Copy every line from the one containing "SOBRE NOSOTROS" through the last line of the records below, both included, and nothing else.

□ □ □ □

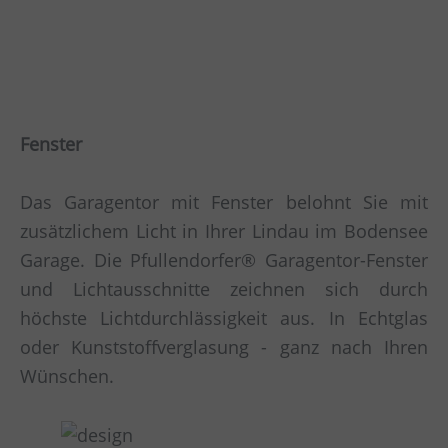
Fenster
Das Garagentor mit Fenster belohnt Sie mit
zusätzlichem Licht in Ihrer Lindau im Bodensee
Garage. Die Pfullendorfer® Garagentor-Fenster
und Lichtausschnitte zeichnen sich durch
höchste Lichtdurchlässigkeit aus. In Echtglas
oder Kunststoffverglasung - ganz nach Ihren
Wünschen.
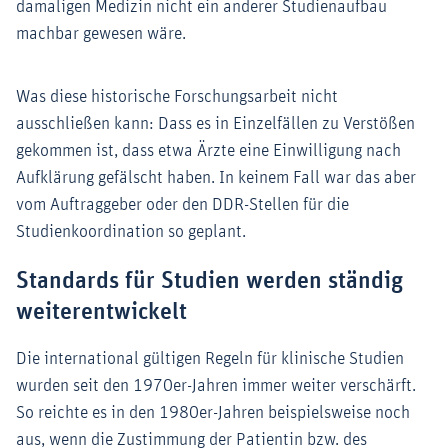
damaligen Medizin nicht ein anderer Studienaufbau
machbar gewesen wäre.
Was diese historische Forschungsarbeit nicht
ausschließen kann: Dass es in Einzelfällen zu Verstößen
gekommen ist, dass etwa Ärzte eine Einwilligung nach
Aufklärung gefälscht haben. In keinem Fall war das aber
vom Auftraggeber oder den DDR-Stellen für die
Studienkoordination so geplant.
Standards für Studien werden ständig
weiterentwickelt
Die international gültigen Regeln für klinische Studien
wurden seit den 1970er-Jahren immer weiter verschärft.
So reichte es in den 1980er-Jahren beispielsweise noch
aus, wenn die Zustimmung der Patientin bzw. des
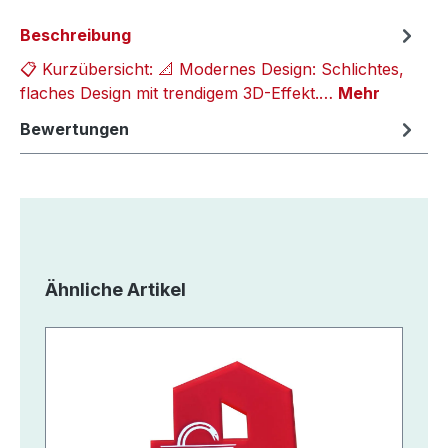
Beschreibung
📋 Kurzübersicht: 📐 Modernes Design: Schlichtes,
flaches Design mit trendigem 3D-Effekt.…
Mehr
Bewertungen
Produktgalerie überspringen
Ähnliche Artikel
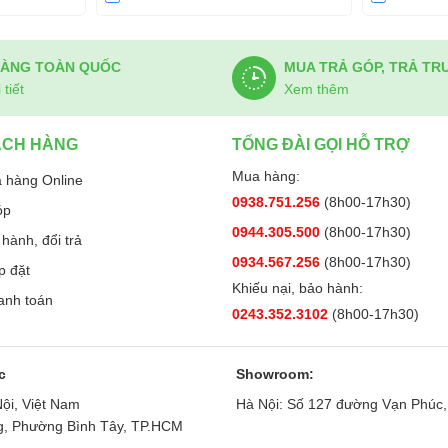
HÀNG TOÀN QUỐC
MUA TRẢ GÓP, TRẢ TR
tiết
Xem thêm
ÁCH HÀNG
TỔNG ĐÀI GỌI HỖ TRỢ
Mua hàng:
 hàng Online
0938.751.256
(8h00-17h30)
óp
0944.305.500
(8h00-17h30)
hành, đổi trả
0934.567.256
(8h00-17h30)
p đặt
Khiếu nại, bảo hành:
anh toán
0243.352.3102
(8h00-17h30)
c
Showroom:
ội, Việt Nam
Hà Nội: Số 127 đường Vạn Phúc,
ng, Phường Bình Tây, TP.HCM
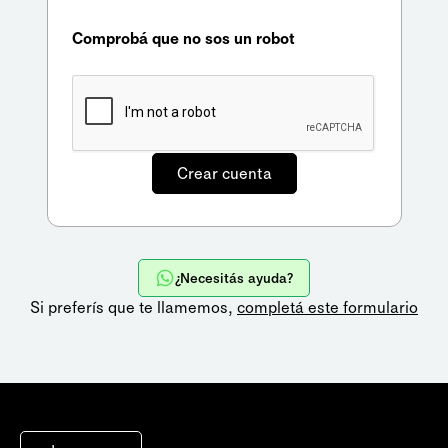
Comprobá que no sos un robot
¿Necesitás ayuda?
Si preferís que te llamemos,
completá este formulario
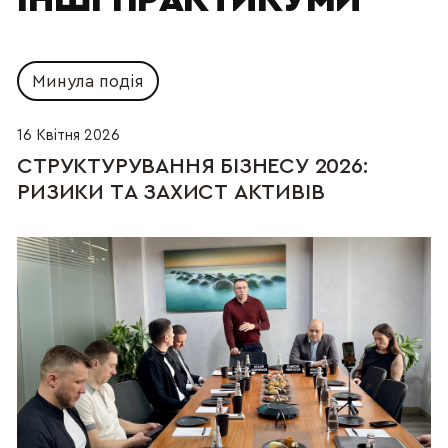
Минула подія
16 Квітня 2026
СТРУКТУРУВАННЯ БІЗНЕСУ 2026:  
РИЗИКИ ТА ЗАХИСТ АКТИВІВ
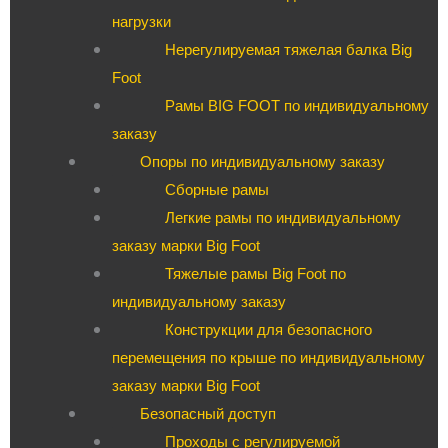
нагрузки
Нерегулируемая тяжелая балка Big
Foot
Рамы BIG FOOT по индивидуальному
заказу
Опоры по индивидуальному заказу
Сборные рамы
Легкие рамы по индивидуальному
заказу марки Big Foot
Тяжелые рамы Big Foot по
индивидуальному заказу
Конструкции для безопасного
перемещения по крыше по индивидуальному
заказу марки Big Foot
Безопасный доступ
Проходы с регулируемой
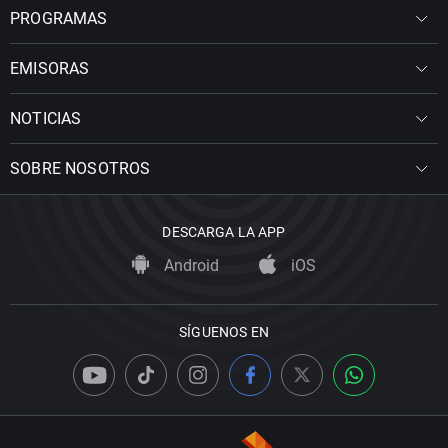
PROGRAMAS
EMISORAS
NOTICIAS
SOBRE NOSOTROS
DESCARGA LA APP
Android
iOS
SÍGUENOS EN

□ □ □ □

**Solution to the problem**
SOBRE NOSOTROS
DESCARGA LA APP
Android
iOS
SÍGUENOS EN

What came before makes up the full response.